One of my picks opened
the lock easily enough. But I didn’t crack the door more than a few cm. In the
light of my needle flash, the corridor beyond looked harmless enough, but I
didn’t trust it. I took a lock-pick and retuned it to react to magnetic-field
scanners (the most common security system these days). Then I slipped it
through the crack of the door. If it met a scanner field, I’d feel resistance
in the air—before I tripped the alarm (in theory, anyway).

Isn’t technology
wonderful (said the cyborg)? My pick didn’t meet any resistance. After a minute
or two of deep breathing. I opened the door enough to step into the complex.
Then I closed it behind me and leaned against it.

I checked the corridor
with my flash, but didn’t learn anything except that I had several doors to
choose from. Holding the pick in front of me like some kind of magic wand, I
started to move, half expecting the pick to start bucking in my hand and all
hell to break loose.

But it didn’t. I got to
the first door and opened it. And found floor-cleaning equipment—electrostatic
sweepers and whatnot. The night was cool—the building was cool—but I was
sweating.

The next door was a
linen closet.

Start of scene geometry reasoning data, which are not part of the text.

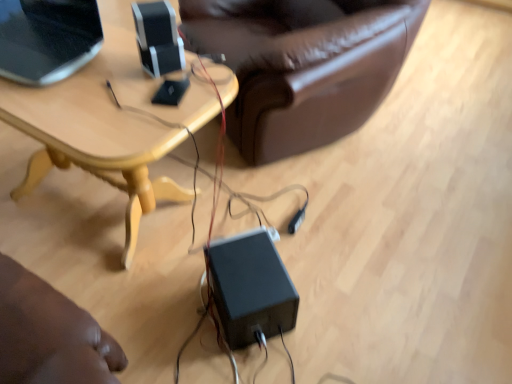 Question: Considering the relative sizes of black matte speaker at upper center, which is the 2th speaker from bottom to top, and matte black laptop at upper left in the image provided, is black matte speaker at upper center, which is the 2th speaker from bottom to top, wider than matte black laptop at upper left?

Choices:
 (A) yes
 (B) no

Answer: (B)

Question: Does black matte speaker at upper center, placed as the 1th speaker when sorted from left to right, appear on the right side of matte black laptop at upper left?

Choices:
 (A) yes
 (B) no

Answer: (A)

Question: Does black matte speaker at upper center, marked as the 1th speaker in a top-to-bottom arrangement, come behind matte black laptop at upper left?

Choices:
 (A) yes
 (B) no

Answer: (A)

Question: Considering the relative positions of black matte speaker at upper center, which is the 2th speaker from bottom to top, and matte black laptop at upper left in the image provided, is black matte speaker at upper center, which is the 2th speaker from bottom to top, in front of matte black laptop at upper left?

Choices:
 (A) no
 (B) yes

Answer: (A)

Question: Does black matte speaker at upper center, placed as the 1th speaker when sorted from left to right, contain matte black laptop at upper left?

Choices:
 (A) no
 (B) yes

Answer: (A)

Question: Considering their positions, is black plastic power supply at center, which is the first speaker from bottom to top, located in front of or behind matte black laptop at upper left?

Choices:
 (A) behind
 (B) front

Answer: (A)

Question: Looking at their shapes, would you say black plastic power supply at center, the first speaker from the right, is wider or thinner than matte black laptop at upper left?

Choices:
 (A) wide
 (B) thin

Answer: (B)

Question: From the image's perspective, is black plastic power supply at center, which is the first speaker from bottom to top, above or below matte black laptop at upper left?

Choices:
 (A) below
 (B) above

Answer: (A)

Question: Based on their positions, is black plastic power supply at center, the first speaker from the right, located to the left or right of matte black laptop at upper left?

Choices:
 (A) left
 (B) right

Answer: (B)

Question: Is black plastic power supply at center, the second speaker viewed from the left, spatially inside black matte speaker at upper center, which ranks as the 2th speaker in right-to-left order, or outside of it?

Choices:
 (A) outside
 (B) inside

Answer: (A)

Question: From a real-world perspective, is black plastic power supply at center, the second speaker viewed from the left, positioned above or below black matte speaker at upper center, which ranks as the 2th speaker in right-to-left order?

Choices:
 (A) above
 (B) below

Answer: (B)

Question: Does point (237, 296) appear closer or farther from the camera than point (146, 49)?

Choices:
 (A) closer
 (B) farther

Answer: (B)

Question: From the image's perspective, is black plastic power supply at center, which is the first speaker from bottom to top, positioned above or below black matte speaker at upper center, placed as the 1th speaker when sorted from left to right?

Choices:
 (A) above
 (B) below

Answer: (B)

Question: Choose the correct answer: Is black matte speaker at upper center, which ranks as the 2th speaker in right-to-left order, inside matte black laptop at upper left or outside it?

Choices:
 (A) inside
 (B) outside

Answer: (B)

Question: In terms of height, does black matte speaker at upper center, which is the 2th speaker from bottom to top, look taller or shorter compared to matte black laptop at upper left?

Choices:
 (A) short
 (B) tall

Answer: (A) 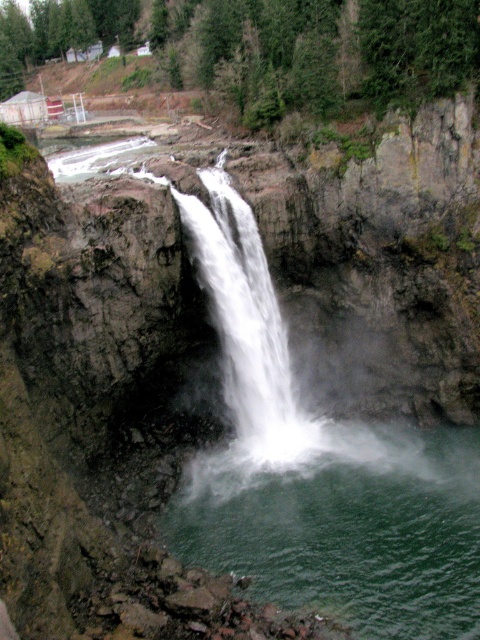 Question: Is green liquid at center bigger than white frothy water at center?

Choices:
 (A) yes
 (B) no

Answer: (A)

Question: Is green liquid at center positioned behind white frothy water at center?

Choices:
 (A) no
 (B) yes

Answer: (A)

Question: Which of the following is the closest to the observer?

Choices:
 (A) white frothy water at center
 (B) green liquid at center

Answer: (B)

Question: Can you confirm if green liquid at center is positioned below white frothy water at center?

Choices:
 (A) no
 (B) yes

Answer: (B) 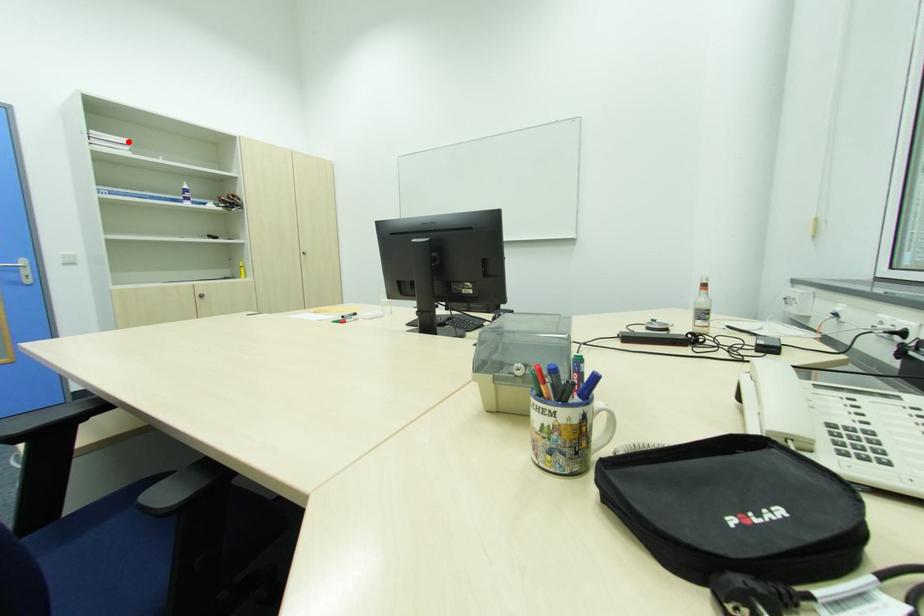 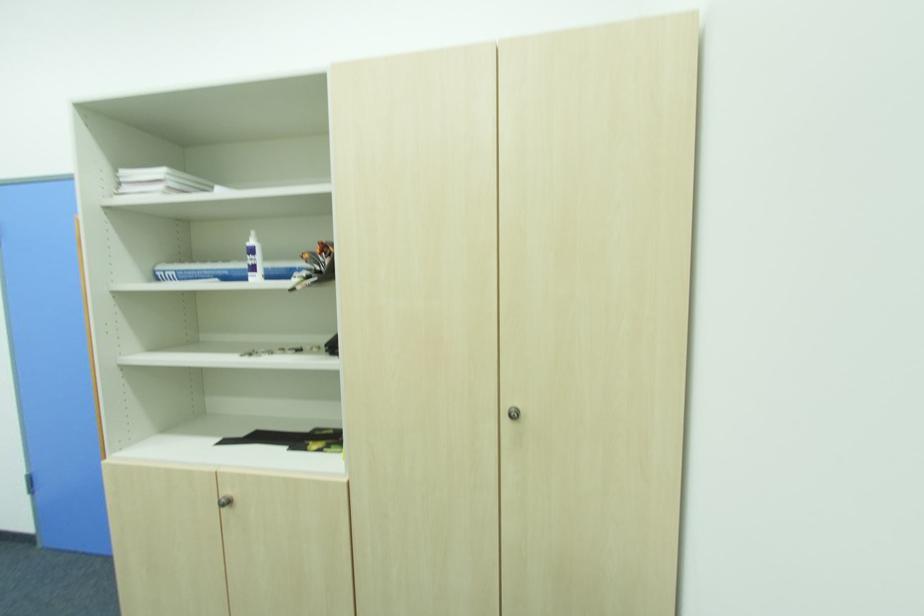 In the second image, find the point that corresponds to the highlighted location in the first image.

(161, 172) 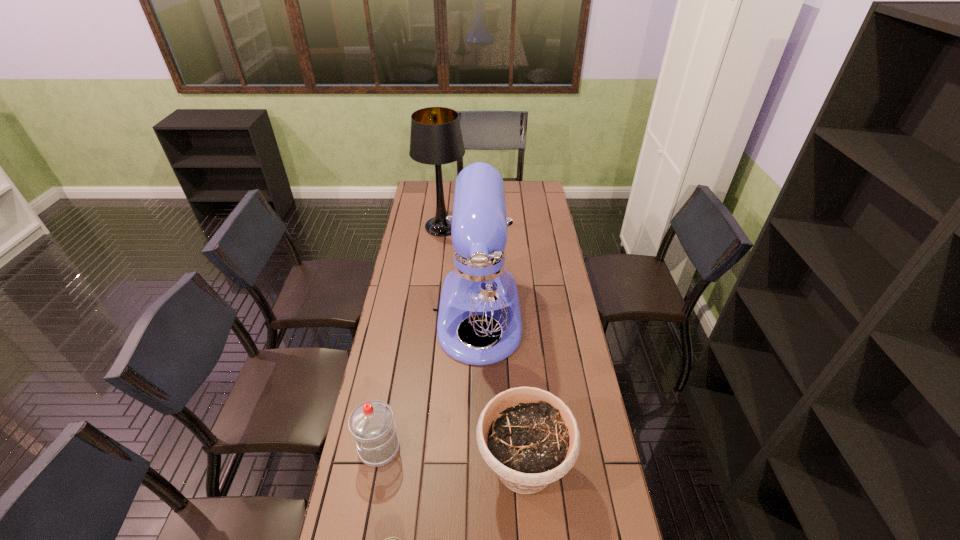 Locate an element on the screen. Image resolution: width=960 pixels, height=540 pixels. vacant area that satisfies the following two spatial constraints: 1. on the handle side of the water bottle; 2. on the left side of the flowerpot is located at coordinates (375, 469). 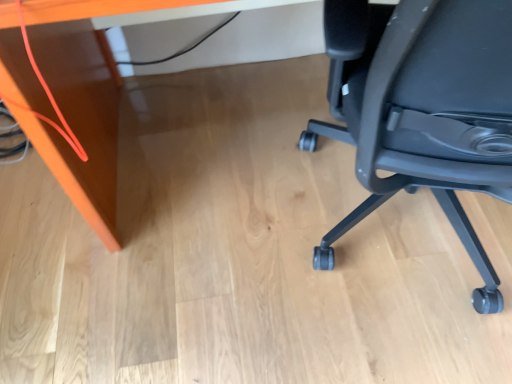 Question: Does point (192, 0) appear closer or farther from the camera than point (510, 72)?

Choices:
 (A) closer
 (B) farther

Answer: (A)

Question: Do you think matte orange desk at upper left is within black plastic chair at right, or outside of it?

Choices:
 (A) outside
 (B) inside

Answer: (A)

Question: Looking at the image, does matte orange desk at upper left seem bigger or smaller compared to black plastic chair at right?

Choices:
 (A) big
 (B) small

Answer: (A)

Question: Is point (445, 158) positioned closer to the camera than point (31, 99)?

Choices:
 (A) farther
 (B) closer

Answer: (A)

Question: Is black plastic chair at right situated inside matte orange desk at upper left or outside?

Choices:
 (A) outside
 (B) inside

Answer: (A)

Question: Is black plastic chair at right bigger or smaller than matte orange desk at upper left?

Choices:
 (A) big
 (B) small

Answer: (B)

Question: Considering their positions, is black plastic chair at right located in front of or behind matte orange desk at upper left?

Choices:
 (A) front
 (B) behind

Answer: (A) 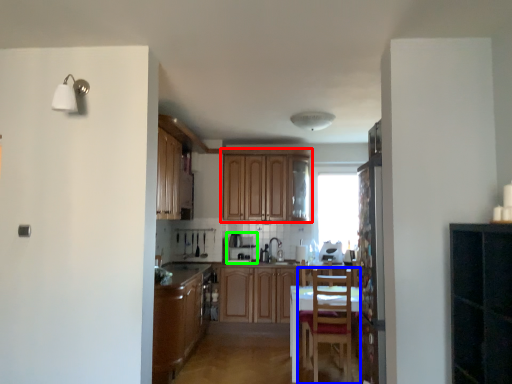 Question: Which is nearer to the cabinetry (highlighted by a red box)? chair (highlighted by a blue box) or appliance (highlighted by a green box).

Choices:
 (A) chair
 (B) appliance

The next was a bathroom.

I gritted my teeth,
trying to keep from talking out loud. Telling the decks what I was doing was already
an old habit.

The next door was the
one I wanted. It put me in a large room that smelled like a lab.

I shut that door behind
me, too, and spent a long time just standing there, making sure I wasn’t making
any noise. Then I broadened the beam of my flash and spread it around the room.

Definitely a laboratory.
At this end there were four large worktables covered with equipment: burners,
microscopes, glassine apparatus of all kinds—I couldn’t identify half that
stuff. I couldn’t identify the chemicals ranked along the shelves on this wall
or figure out what was in the specimen bottles on the opposite side of the
room. (What the hell did Paracels need all this for?) But there was one thing I
could identify.

A surgical laser.

It was so fancy it made
the one in the surgery look like a toy.

When I saw it, something
deep down in my chest started to shiver.

And that was only halt
the room. The other half was something else. When I was done checking over the
lab equipment, I scanned the far end and spotted the cremator.

It was set into the wall
like a giant surgical sterilizer, but I knew what it was. I’d seen cremators
before. This was just the largest one I’d ever come across. It looked big
enough to hold a grizzly. Which was strange, because hunting preserves didn’t
usually have animals that size. Too expensive to replace.

But almost immediately I
saw something stranger. In front of the cremator stood a gurney that looked
like a hospital cart. On it was a body, covered with a sheet. From what I could
see, it looked like the body of a man.

I didn’t run over to it.
Instead, I forced myself to locate all the doors into the lab. There were
four—two opposite each other at each end of the room. So no matter what I did I
was going to have to turn my back on at least one of them.

But there was nothing I
could do about that. I went to the door across from me and put my ear to it for
a long minute, listening as hard as I knew how, trying to tell if anything was
happening on the other side. Then I went to the other two doors and did the
same thing. But all I heard was the thudding of my heart. If Sharon’s Point was
using sound-sensor alarms instead of field scanners, I was in big trouble.